Red Tape and Pink Slips: Obama’s Imaginary Regulatory Reform
Thursday, February 2, 2012
Government regulation is one of the nation’s few growth industries, making a mockery of the assertions and predictions of the Obama administration.
During his recent State of the Union speech, President Obama once again tried to assure Americans that he is committed to regulatory reform. But no student of federal regulation could possibly be convinced, because the facts clearly tell a different story.
The president isn’t alone in peddling the myth of regulatory reform. His regulatory czar, Cass Sunstein, has been at it for months. He announced last August that rule changes would "save U.S. businesses billions of dollars in regulatory burdens." But, contrary to his assertions, the regulatory review that led to these changes was neither "unprecedentedly ambitious" nor likely to improve the nation’s current economic stagnation.
Sunstein claimed that regulatory relief will save businesses $10 billion over five years. To put these savings in context, the most recent analysis by the Small Business Administration estimated the cost of compliance with federal regulation (as of 2008) to be a staggering $1.75 trillion annually.

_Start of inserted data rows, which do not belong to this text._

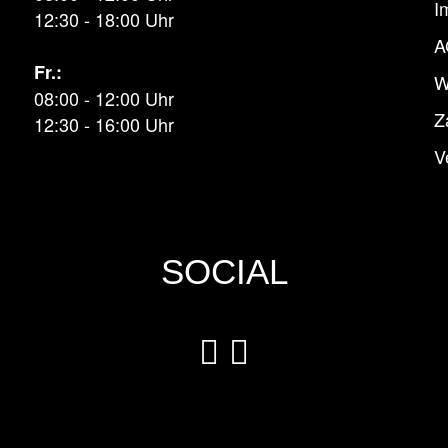
I
12:30 - 18:00 Uhr
A
Fr.:
W
08:00 - 12:00 Uhr
Z
12:30 - 16:00 Uhr
V
SOCIAL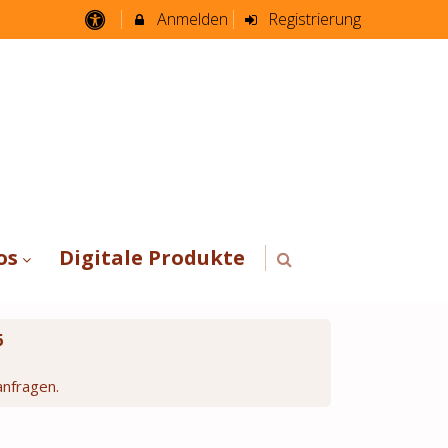
Anmelden
Registrierung
os
Digitale Produkte
6
anfragen.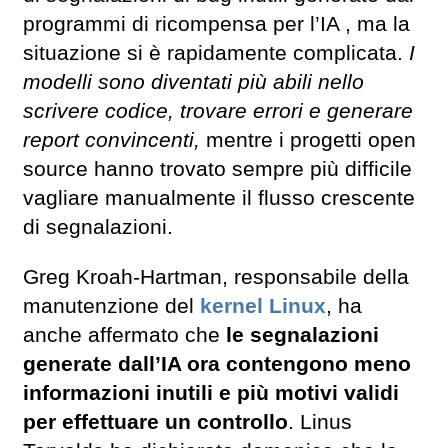
programmi di ricompensa per l’IA , ma la
situazione si è rapidamente complicata.
I
modelli sono diventati più abili nello
scrivere codice, trovare errori e generare
report convincenti,
mentre i progetti open
source hanno trovato sempre più difficile
vagliare manualmente il flusso crescente
di segnalazioni.
Greg Kroah-Hartman, responsabile della
manutenzione del
kernel Linux
, ha
anche affermato che
le segnalazioni
generate dall’IA ora contengono meno
informazioni inutili e più motivi validi
per effettuare un controllo
. Linus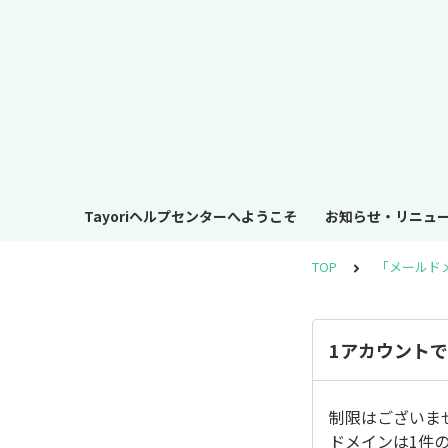
Tayoriヘルプセンターへようこそ
お知らせ・リニュ
TOP
「メールド
1アカウント
制限はございま
ドメインは1件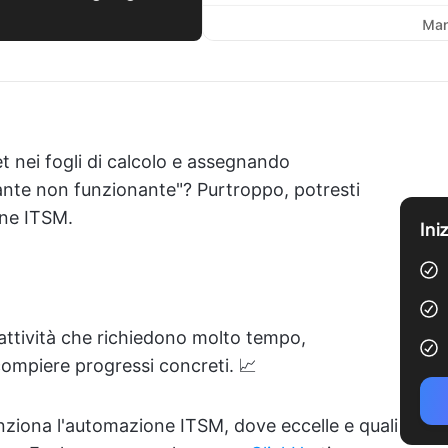
t nei fogli di calcolo e assegnando
nte non funzionante"? Purtroppo, potresti
one ITSM.
Ini
 attività che richiedono molto tempo,
compiere progressi concreti. 📈
ziona l'automazione ITSM, dove eccelle e quali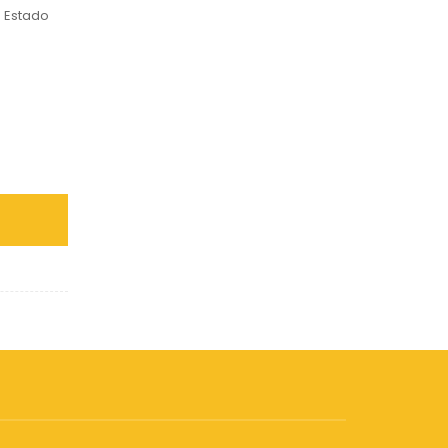
e Estado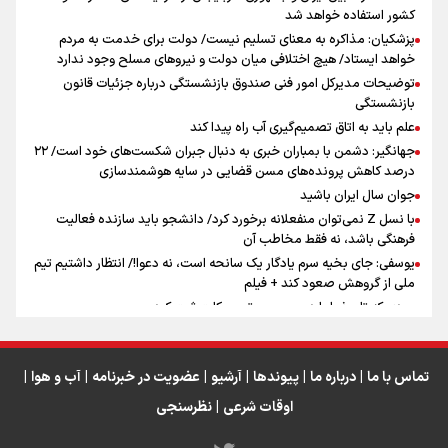
کشور استفاده خواهد شد
سه حسرتی که به دلم ماند
پزشکیان: مذاکره به معنای تسلیم نیست/ دولت برای خدمت به مردم
خواهد ایستاد/ هیچ اختلافی میان دولت و نیروهای مسلح وجود ندارد
توضیحات مدیرکل امور فنی صندوق بازنشستگی درباره جزئیات قانون
بازنشستگی
علم باید به اتاق تصمیم‌گیری آب راه پیدا کند
جهانگیر: دشمن با بمباران خبری به دنبال جبران شکست‌های خود است/ ۲۲
درصد کاهش پرونده‌های مسن قضایی در سایه هوشمندسازی
اینفو برنا / ۴ مسیر اصلی پیاده روی اربعین در عراق
جوان سال ایران باشید
با نسل Z نمی‌توان منفعلانه برخورد کرد/ دانشجو باید سازنده فعالیت
فرهنگی باشد، نه فقط مخاطب آن
یوسفی: جای بخیه سرم یادگار یک سانحه است، نه دعوا!/ انتظار داشتیم تیم
ملی از گروهش صعود کند + فیلم
مردی که تاریخ را با دوربین و موتورسیکلت ثبت کرد
رابرت دنیرو: کشور من دیگر دوست‌داشتنی نیست
دبیر فدراسیون بولینگ و بیلیارد: از رسانه ملی انتظار حمایت داریم/ در
انتظار حضور تیم‌های بزرگ مثل استقلال در لیگ هستیم
تماس با ما
|
درباره ما
|
پیوندها
|
آرشیو
|
عضویت در خبرنامه
|
آب و هوا
|
اوقات شرعی
|
نظرسنجی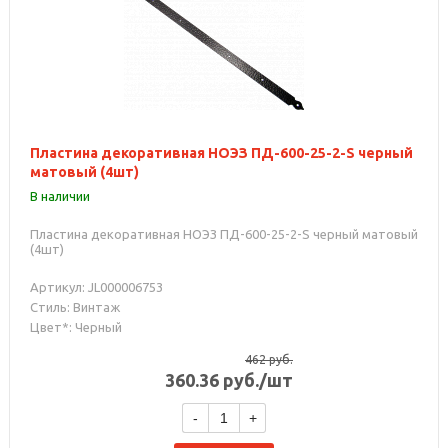
Пластина декоративная НОЭЗ ПД-600-25-2-S черный
матовый (4шт)
В наличии
Пластина декоративная НОЭЗ ПД-600-25-2-S черный матовый
(4шт)
Артикул: JL000006753
Стиль: Винтаж
Цвет*: Черный
462
руб.
360.36
руб.
/шт
-
+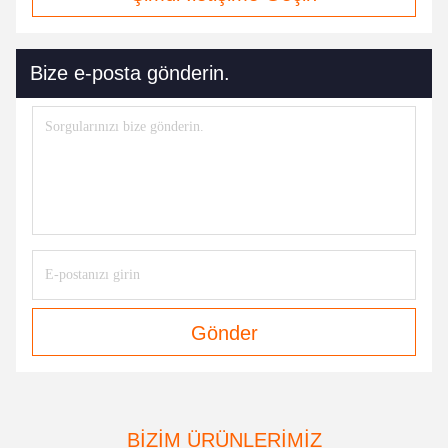
Bize e-posta gönderin.
Gönder
BIZIM ÜRÜNLERIMIZ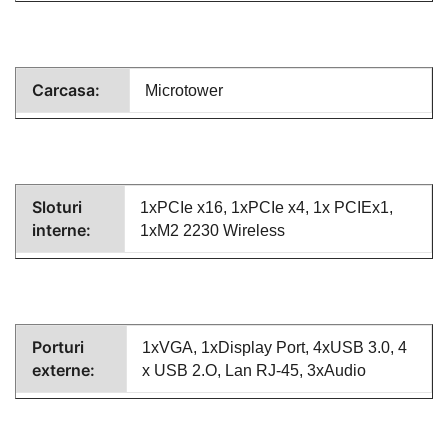
Carcasa:
Microtower
Sloturi
1xPCIe x16, 1xPCIe x4, 1x PCIEx1,
interne:
1xM2 2230 Wireless
Porturi
1xVGA, 1xDisplay Port, 4xUSB 3.0, 4
externe:
x USB 2.O, Lan RJ-45, 3xAudio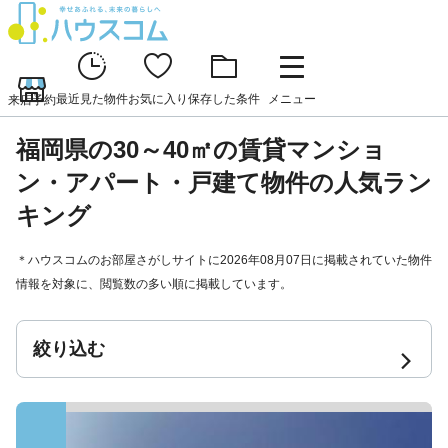
最近見た物件
お気に入り
保存した条件
メニュー
来店予約
福岡県の30～40㎡の賃貸マンショ
ン・アパート・戸建て物件の人気ラン
キング
＊ハウスコムのお部屋さがしサイトに2026年08月07日に掲載されていた物件
情報を対象に、閲覧数の多い順に掲載しています。
絞り込む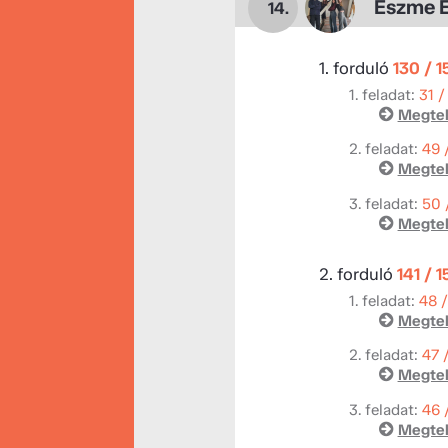
Eszme E
14.
1. forduló
130 / 
1. feladat:
31 /
Megtek
2. feladat:
49 
Megtek
3. feladat:
50 
Megtek
2. forduló
141 / 
1. feladat:
48 
Megtek
2. feladat:
47 
Megtek
3. feladat:
46 
Megtek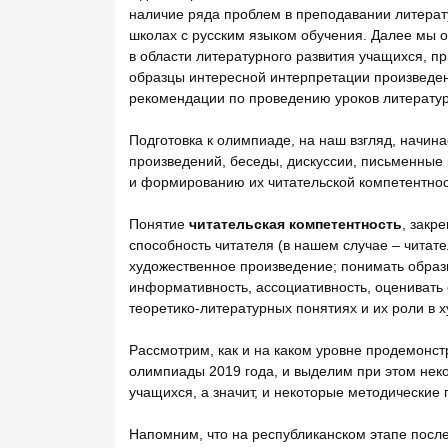
наличие ряда проблем в преподавании литерату
школах с русским языком обучения. Далее мы
в области литературного развития учащихся, 
образцы интересной интерпретации произведен
рекомендации по проведению уроков литерату
Подготовка к олимпиаде, на наш взгляд, начина
произведений, беседы, дискуссии, письменные 
и формированию их читательской компетентнос
Понятие
читательская компетентность
, закр
способность читателя (в нашем случае – читат
художественное произведение; понимать образн
информативность, ассоциативность, оценивать 
теоретико-литературных понятиях и их роли в 
Рассмотрим, как и на каком уровне продемонст
олимпиады 2019 года, и выделим при этом не
учащихся, а значит, и некоторые методические 
Напомним, что на республиканском этапе посл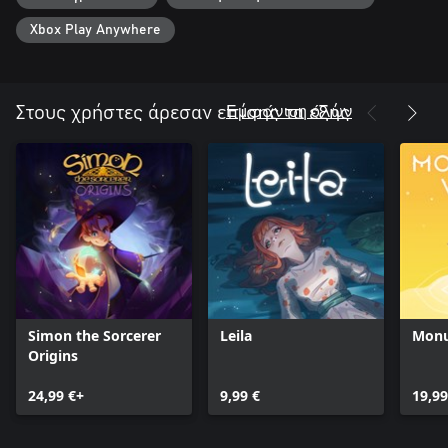
Xbox Play Anywhere
Εμφάνιση όλων
Στους χρήστες άρεσαν επίσης τα εξής
Simon the Sorcerer
Leila
Monu
Origins
24,99 €+
9,99 €
19,99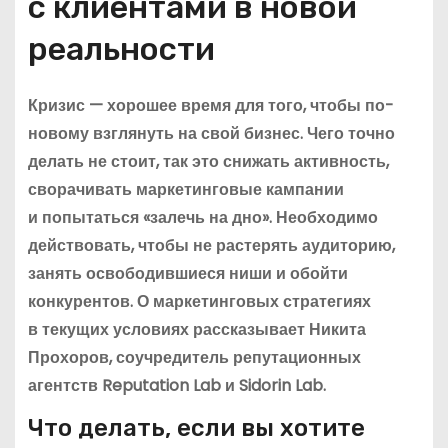
с клиентами в новой
реальности
Кризис — хорошее время для того, чтобы по-
новому взглянуть на свой бизнес. Чего точно
делать не стоит, так это снижать активность,
сворачивать маркетинговые кампании
и попытаться «залечь на дно». Необходимо
действовать, чтобы не растерять аудиторию,
занять освободившиеся ниши и обойти
конкурентов. О маркетинговых стратегиях
в текущих условиях рассказывает Никита
Прохоров, соучредитель репутационных
агентств Reputation Lab и Sidorin Lab.
Что делать, если вы хотите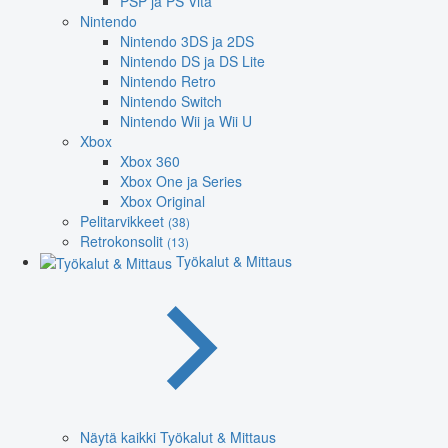
PSP ja PS Vita
Nintendo
Nintendo 3DS ja 2DS
Nintendo DS ja DS Lite
Nintendo Retro
Nintendo Switch
Nintendo Wii ja Wii U
Xbox
Xbox 360
Xbox One ja Series
Xbox Original
Pelitarvikkeet
(38)
Retrokonsolit
(13)
Työkalut & Mittaus
Näytä kaikki Työkalut & Mittaus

Stung by criticism that his administration's policies are anti-business, Obama has tried various ploys to deny it. In January 2010, he announced a government-wide review of federal regulations to restore "balance" by eliminating those "that stifle job creation and make our economy less competitive." He emphasized that concept again in his 2011 State of the Union speech, referring to "rules that put an unnecessary burden on businesses."
Facing regulatory uncertainty or obstructionism, companies are simply abandoning projects that in a more positive regulatory environment might have yielded medically useful, profitable products.
But Obama and Sunstein are offering little more than political posturing about regulatory reform. For one thing, the president’s directive to review regulations merely reinforces an executive order President Clinton signed in 1993 that is applicable to—but has been largely ignored by—the Obama administration since it assumed office. According to economist Susan Dudley, who held Sunstein’s job during the previous administration, "Over the first two years of [Obama's] term, the federal government issued 132 economically significant regulations (defined as having impacts of $100 million or more per year). That averages out to 66 major regulations per year, which is dramatically higher than the averages issued by President Clinton (47 per year) or President Bush (48 per year)."
Moreover, Dudley notes that the Obama administration's most recent agenda of upcoming regulations, which was issued last July, does not indicate a slowing of activity. Quite the contrary; government regulation is one of the nation’s few growth industries.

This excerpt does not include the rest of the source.